▶ **PROBLEM TO WORK ON**
Write out, from the entries below, exactly the lines that run between the lines holding "近年、ネット通販や宅配サービスの拡大により、千葉県" and "た仕事量が見込めるのが千葉県の軽貨物業界の強みで", inclusive, and stop there.

Stored dataset items:
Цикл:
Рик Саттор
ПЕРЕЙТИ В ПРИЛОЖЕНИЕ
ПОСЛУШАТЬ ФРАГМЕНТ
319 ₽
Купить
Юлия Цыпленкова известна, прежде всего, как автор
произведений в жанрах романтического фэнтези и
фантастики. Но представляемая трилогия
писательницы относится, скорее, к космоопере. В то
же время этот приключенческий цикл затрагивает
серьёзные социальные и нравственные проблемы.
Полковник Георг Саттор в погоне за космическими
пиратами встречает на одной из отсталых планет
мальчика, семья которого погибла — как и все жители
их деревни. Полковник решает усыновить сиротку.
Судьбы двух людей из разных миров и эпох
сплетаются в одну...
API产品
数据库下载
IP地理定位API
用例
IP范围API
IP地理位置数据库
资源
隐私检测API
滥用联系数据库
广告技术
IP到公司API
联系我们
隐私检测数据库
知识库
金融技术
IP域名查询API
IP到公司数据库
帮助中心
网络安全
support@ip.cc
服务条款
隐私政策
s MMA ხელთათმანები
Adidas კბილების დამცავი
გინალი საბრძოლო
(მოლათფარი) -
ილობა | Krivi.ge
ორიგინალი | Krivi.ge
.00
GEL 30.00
---
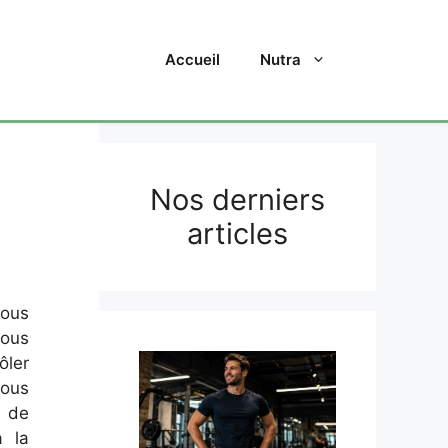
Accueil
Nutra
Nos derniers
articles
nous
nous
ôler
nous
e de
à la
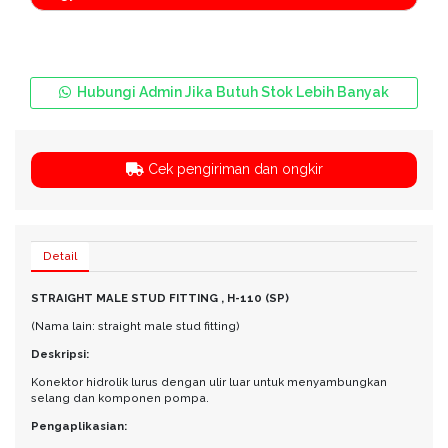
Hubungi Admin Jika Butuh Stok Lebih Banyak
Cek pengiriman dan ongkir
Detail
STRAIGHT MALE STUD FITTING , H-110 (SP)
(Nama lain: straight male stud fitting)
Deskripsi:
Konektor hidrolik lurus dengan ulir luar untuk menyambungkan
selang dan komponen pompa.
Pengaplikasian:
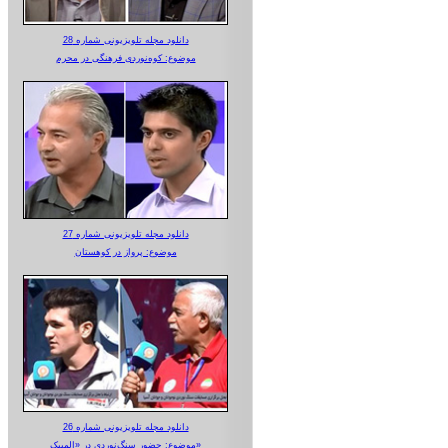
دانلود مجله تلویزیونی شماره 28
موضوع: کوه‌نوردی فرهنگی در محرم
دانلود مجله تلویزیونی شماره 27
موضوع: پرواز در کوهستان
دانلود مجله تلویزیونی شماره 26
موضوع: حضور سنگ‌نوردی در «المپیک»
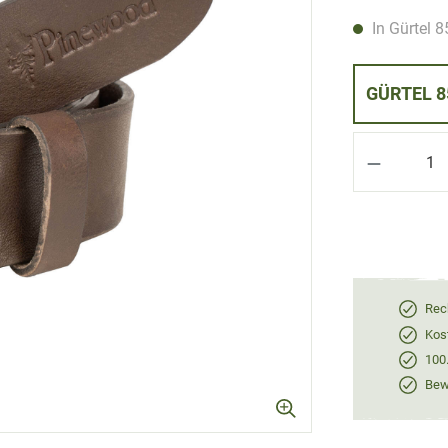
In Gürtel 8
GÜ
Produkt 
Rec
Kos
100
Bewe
* * *
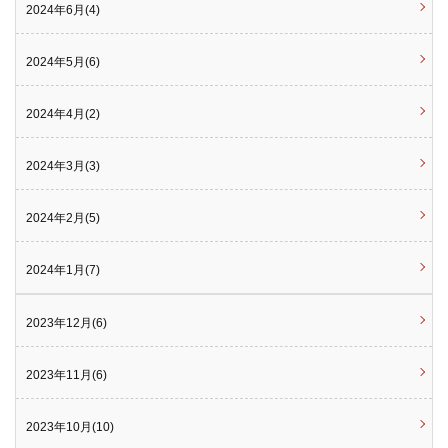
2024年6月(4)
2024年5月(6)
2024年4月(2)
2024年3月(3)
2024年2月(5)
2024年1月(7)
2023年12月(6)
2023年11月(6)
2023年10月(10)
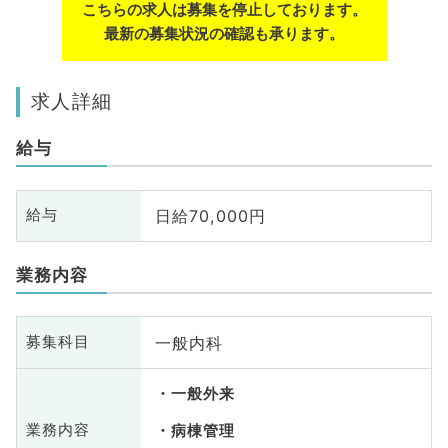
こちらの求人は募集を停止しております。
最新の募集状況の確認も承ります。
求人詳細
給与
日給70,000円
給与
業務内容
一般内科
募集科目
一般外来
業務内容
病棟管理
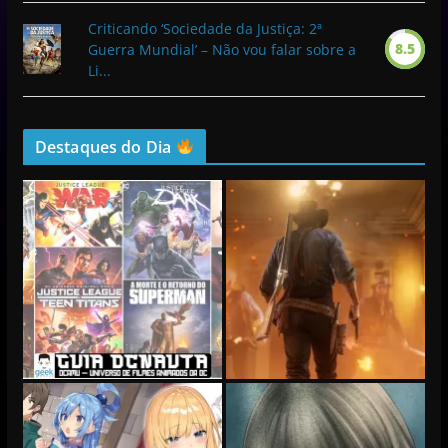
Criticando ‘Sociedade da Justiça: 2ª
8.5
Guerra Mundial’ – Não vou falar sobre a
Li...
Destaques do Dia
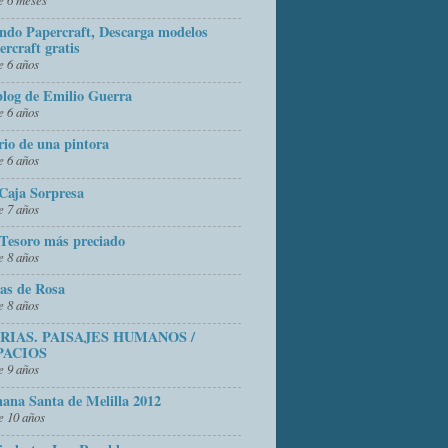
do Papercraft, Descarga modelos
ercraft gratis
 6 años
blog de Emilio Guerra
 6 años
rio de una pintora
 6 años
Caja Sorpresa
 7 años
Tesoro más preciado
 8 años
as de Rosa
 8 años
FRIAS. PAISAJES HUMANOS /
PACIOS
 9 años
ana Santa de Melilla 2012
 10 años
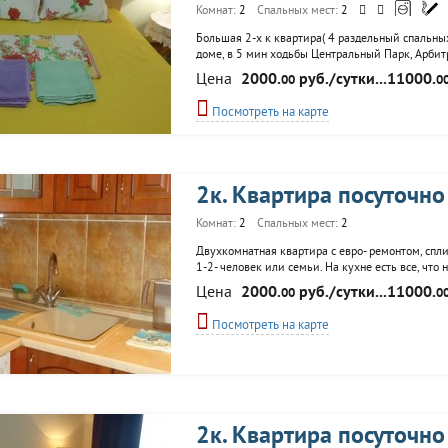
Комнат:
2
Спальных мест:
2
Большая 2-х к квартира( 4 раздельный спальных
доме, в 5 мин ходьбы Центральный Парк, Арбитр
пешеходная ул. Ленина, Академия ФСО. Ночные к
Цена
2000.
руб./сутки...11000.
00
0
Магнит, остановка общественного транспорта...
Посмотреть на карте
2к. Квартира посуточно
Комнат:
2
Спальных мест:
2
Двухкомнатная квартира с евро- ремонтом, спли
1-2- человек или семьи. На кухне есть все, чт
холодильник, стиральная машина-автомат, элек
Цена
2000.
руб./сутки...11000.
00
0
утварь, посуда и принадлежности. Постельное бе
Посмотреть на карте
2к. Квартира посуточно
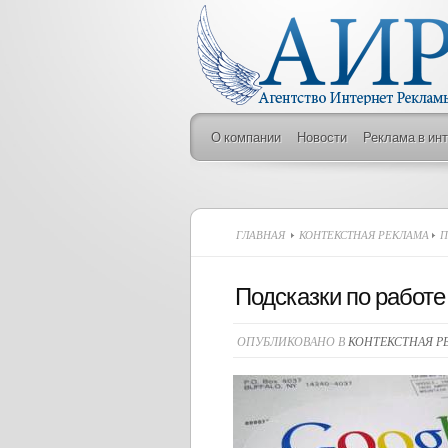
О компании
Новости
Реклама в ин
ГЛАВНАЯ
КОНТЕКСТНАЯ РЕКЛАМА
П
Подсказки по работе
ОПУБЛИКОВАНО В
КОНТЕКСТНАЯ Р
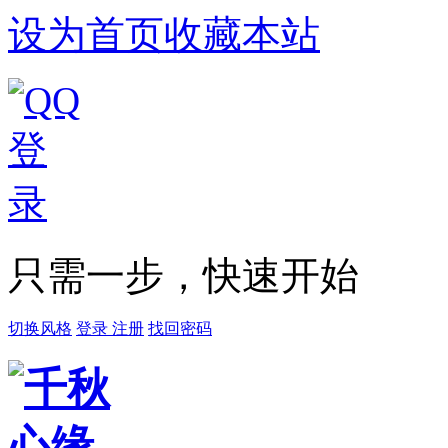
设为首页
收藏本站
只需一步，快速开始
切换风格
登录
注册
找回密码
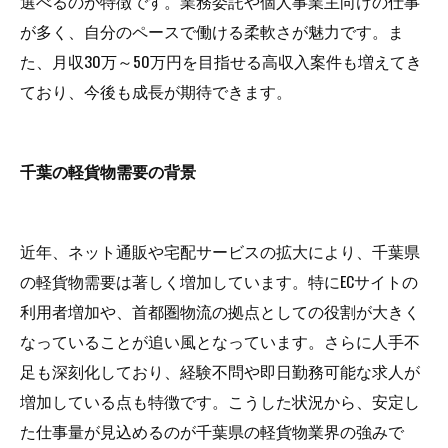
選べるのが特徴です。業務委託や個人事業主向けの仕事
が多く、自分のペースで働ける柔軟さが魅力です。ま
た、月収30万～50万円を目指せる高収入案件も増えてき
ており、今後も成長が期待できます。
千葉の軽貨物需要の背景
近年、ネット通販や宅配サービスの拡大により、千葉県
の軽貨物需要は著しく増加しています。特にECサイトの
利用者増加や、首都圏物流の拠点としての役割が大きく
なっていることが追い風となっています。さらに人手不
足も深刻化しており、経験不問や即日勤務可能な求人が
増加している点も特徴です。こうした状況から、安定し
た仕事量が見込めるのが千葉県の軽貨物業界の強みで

▶ **RESULT FOR THIS TASK**
近年、ネット通販や宅配サービスの拡大により、千葉県
の軽貨物需要は著しく増加しています。特にECサイトの
利用者増加や、首都圏物流の拠点としての役割が大きく
なっていることが追い風となっています。さらに人手不
足も深刻化しており、経験不問や即日勤務可能な求人が
増加している点も特徴です。こうした状況から、安定し
た仕事量が見込めるのが千葉県の軽貨物業界の強みで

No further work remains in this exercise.